_DATASET EXCERPTS_
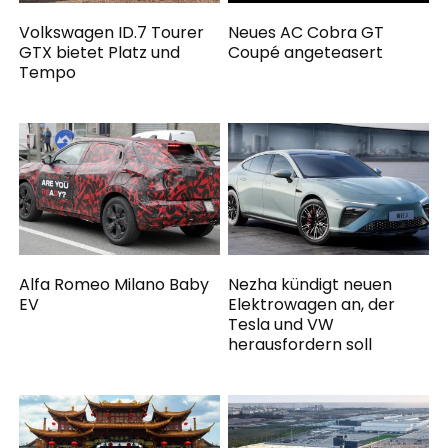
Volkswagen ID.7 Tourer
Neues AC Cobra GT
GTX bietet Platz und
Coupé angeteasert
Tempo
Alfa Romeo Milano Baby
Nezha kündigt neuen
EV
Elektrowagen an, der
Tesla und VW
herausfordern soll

* * *

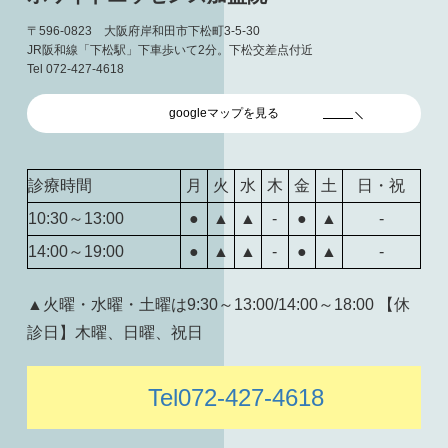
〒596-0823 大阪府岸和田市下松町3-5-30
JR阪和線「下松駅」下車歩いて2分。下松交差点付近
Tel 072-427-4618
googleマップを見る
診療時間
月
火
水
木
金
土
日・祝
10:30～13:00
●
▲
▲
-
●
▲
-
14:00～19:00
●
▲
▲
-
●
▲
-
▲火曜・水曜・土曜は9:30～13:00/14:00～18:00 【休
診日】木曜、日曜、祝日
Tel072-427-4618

---

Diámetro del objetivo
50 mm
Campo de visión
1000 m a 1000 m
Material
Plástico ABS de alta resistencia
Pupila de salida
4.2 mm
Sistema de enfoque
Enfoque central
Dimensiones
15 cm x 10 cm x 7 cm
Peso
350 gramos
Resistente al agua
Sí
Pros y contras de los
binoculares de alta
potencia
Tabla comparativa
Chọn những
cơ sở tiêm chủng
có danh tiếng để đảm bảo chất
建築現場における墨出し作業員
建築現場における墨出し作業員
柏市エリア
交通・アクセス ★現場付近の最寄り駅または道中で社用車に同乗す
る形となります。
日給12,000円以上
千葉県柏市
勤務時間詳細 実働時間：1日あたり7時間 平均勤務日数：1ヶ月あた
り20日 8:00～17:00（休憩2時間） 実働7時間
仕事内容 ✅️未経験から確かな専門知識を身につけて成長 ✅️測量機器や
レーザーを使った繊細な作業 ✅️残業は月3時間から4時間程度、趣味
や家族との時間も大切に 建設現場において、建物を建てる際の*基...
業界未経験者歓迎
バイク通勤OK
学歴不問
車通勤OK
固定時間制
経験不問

_REQUIREMENT_
In the entries above, find the line with "Volkswagen ID.7 Tourer" and the line with "herausfordern soll", then restate word for word both of them and every line between, with nothing more.

_SOLUTION TO THIS EXERCISE_
Volkswagen ID.7 Tourer
Neues AC Cobra GT
GTX bietet Platz und
Coupé angeteasert
Tempo
Alfa Romeo Milano Baby
Nezha kündigt neuen
EV
Elektrowagen an, der
Tesla und VW
herausfordern soll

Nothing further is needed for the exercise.